Government's investor a major shareholder in Woolworths

BDS-SA co-ordinator Kwara Kekana says they've been in discussions with the PIC regarding divestment from companies that have trade relations with Israel, including Woolworths. (Reuters)

BDS-SA co-ordinator Kwara Kekana says they've been in discussions with the PIC regarding divestment from companies that have trade relations with Israel, including Woolworths. (Reuters)

Public servants are shareholders in companies that have trade ties with Israel.

The Public Investment Corporation (PIC), which invests on behalf of the Government Employees Pension Fund (GEPF), among others, is a major shareholder in Woolworths, according to the retail giants’ shareholding disclosure.

The PIC has a holding of 16.3% of shares in Woolworths through the GEPF. This makes public servants major beneficial shareholders at 137 800 295 shares.

“People who are contributing to the GEPF have strong views on the matter [the Israel-Palestine conflict],” said a source who is not authorised to speak on behalf of the PIC, and asked to remain anonymous. “But because their [contributions] are taken from their salaries ... and paid to GEPF, they [may] not be aware they are investing in Israel related companies.”

Last week the Mail & Guardian asked the PIC what its stance is on investing or being a shareholder in companies (or retailers) that are seen to be friendly with Israel.

PIC spokesperson Sekgoela Sekgoela said he could not comment on the shares the corporation holds in Israeli-sympathetic companies on behalf of its clients.

“We can’t respond specifically to your questions, but we can say that there are consultations taking place with our clients. We need to understand all the aspects involved,” said Sekgoela.

However, the PIC source told the M&G that there was supposed to be a policy drafted by the corporation that should have been shared with its clients on the issue of possibly divesting and boycotting companies that have trade links with Israel.

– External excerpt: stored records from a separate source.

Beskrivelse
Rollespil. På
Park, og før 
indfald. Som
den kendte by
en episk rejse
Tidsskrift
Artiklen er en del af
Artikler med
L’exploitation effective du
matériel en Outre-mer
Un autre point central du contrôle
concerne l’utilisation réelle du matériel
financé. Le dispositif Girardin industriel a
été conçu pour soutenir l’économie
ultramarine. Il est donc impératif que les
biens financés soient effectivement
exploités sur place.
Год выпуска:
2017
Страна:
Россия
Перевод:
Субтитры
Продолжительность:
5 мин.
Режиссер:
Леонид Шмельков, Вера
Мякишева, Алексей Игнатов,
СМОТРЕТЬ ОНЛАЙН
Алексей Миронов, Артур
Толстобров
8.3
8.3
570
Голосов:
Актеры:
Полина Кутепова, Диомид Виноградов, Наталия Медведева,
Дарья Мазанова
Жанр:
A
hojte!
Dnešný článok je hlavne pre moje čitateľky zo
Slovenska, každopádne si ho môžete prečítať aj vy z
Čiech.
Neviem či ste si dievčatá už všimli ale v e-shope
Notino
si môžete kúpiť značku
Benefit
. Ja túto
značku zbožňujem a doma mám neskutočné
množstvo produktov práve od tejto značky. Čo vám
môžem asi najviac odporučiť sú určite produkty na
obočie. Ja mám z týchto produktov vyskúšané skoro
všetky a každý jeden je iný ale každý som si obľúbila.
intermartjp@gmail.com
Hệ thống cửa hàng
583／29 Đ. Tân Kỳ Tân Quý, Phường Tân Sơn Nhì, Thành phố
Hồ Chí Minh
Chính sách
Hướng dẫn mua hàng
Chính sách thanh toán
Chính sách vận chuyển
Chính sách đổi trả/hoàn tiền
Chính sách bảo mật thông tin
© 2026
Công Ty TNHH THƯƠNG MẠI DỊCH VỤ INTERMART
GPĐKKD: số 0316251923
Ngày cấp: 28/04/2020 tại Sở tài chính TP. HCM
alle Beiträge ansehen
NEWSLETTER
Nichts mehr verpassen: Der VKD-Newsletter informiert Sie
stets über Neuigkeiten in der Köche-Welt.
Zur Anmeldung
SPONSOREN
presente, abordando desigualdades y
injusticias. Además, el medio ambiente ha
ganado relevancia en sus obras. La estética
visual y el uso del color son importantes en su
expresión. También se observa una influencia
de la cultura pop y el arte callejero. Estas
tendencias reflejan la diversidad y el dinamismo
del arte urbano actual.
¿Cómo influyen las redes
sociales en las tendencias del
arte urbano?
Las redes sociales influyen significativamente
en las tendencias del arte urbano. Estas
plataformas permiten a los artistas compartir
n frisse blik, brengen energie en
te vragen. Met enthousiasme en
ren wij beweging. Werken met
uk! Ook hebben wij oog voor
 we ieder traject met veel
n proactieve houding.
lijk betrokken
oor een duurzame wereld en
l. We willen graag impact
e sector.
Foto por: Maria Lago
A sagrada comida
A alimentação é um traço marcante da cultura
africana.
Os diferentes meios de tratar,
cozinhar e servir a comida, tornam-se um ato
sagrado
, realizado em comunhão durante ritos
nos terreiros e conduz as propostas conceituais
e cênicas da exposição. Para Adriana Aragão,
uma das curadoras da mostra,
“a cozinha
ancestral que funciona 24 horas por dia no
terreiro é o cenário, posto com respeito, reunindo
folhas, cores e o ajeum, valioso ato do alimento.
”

“But there was never a sign-off on it,” said the source.

Unanswered questions
  The PIC has so far not answered the following questions:

  • What is the PIC’s stance on investing or being a shareholder in companies (or retailers) that are seen to be friendly towards Israel, bearing in mind the global outcry against the treatment of Palestinian citizens by Israel?
  • Is the PIC in solidarity with the people of Palestine? Does the PIC plan to boycott, divest and sanction Israel or entities that trade with Israel?
  • Apart from Woolworths, does the PIC hold investments or shares in other companies that have trade relations with Israel?

As it stands, the GEPF is Africa’s largest pension fund, with more than 1.2 million members, and has assets worth more than R1-trillion. This fund is managed by the PIC and accounts for 89% of the assets under management. Out of the 1.2-million members, about a million belong to the public sector unions under the union federation, Cosatu.

In November, Cosatu’s international relations secretary, Bongani Masuku, wrote a press release asking for “the isolation of apartheid Israel”, which “will force Israel to end its violations of international law and negotiate a just peace with the Palestinians”.

Masuku called on the government to sever ties with Israel. “We know from our own history that boycotts and divestments from apartheid South Africa created the necessary conditions for an end to apartheid to be negotiated. The same is possible for Palestinians and Israelis.”

Diplomatic relations
  But Sekgoela said he could not comment on behalf of clients, especially the GEPF, as decisions had not been finalised.

Meanwhile, the South African Boycott Divest and Sanctions (BDS-SA) has called for shareholder activism.

BDS-SA co-ordinator Kwara Kekana told the M&G that BDS-SA has been in discussion with the PIC regarding divestment from companies that have trade relations with Israel, as one of the major shareholders at Woolworths and the government’s investment wing.

“We have raised this matter and we will raise it again with other shareholders at the [Woolworths] annual general meeting tomorrow,” said Kekana.

The spokesperson at the department of international relations and co-operation, Nelson Kgwete, said: “We maintain diplomatic relations with Israel and Palestine. Our policy and approach in light of that [the call for divestment from Israel and the severing of trade relations] has not changed. To Israel, the call is the same, we maintain diplomatic relations with Israel and Palestine.”

Campaign against Woolworths
  The department of trade and industry’s Sidwell Medupe reiterated the sentiment and said South Africa still traded with Israel and there was no boycott proclamation from the government.

“But what we do is we have a country of origin on the labels so the consumer can know and people can choose what they want to support,” said Medupe.

Last week BDS-SA held a press conference where a small number of shareholders pledged their support for the BDS-SA campaign against Woolworths in solidarity with Palestine.

“This is the one issue that Cosatu is undivided on,” said spokesperson Patrick Craven, who was present at the press conference last week. He asked shareholders to use their influence to force Woolworths to cut trade ties with Israel suppliers.

Several BDS-SA South Africa members have bought shares in Woolworths and will attend the annual general meeting on November 26.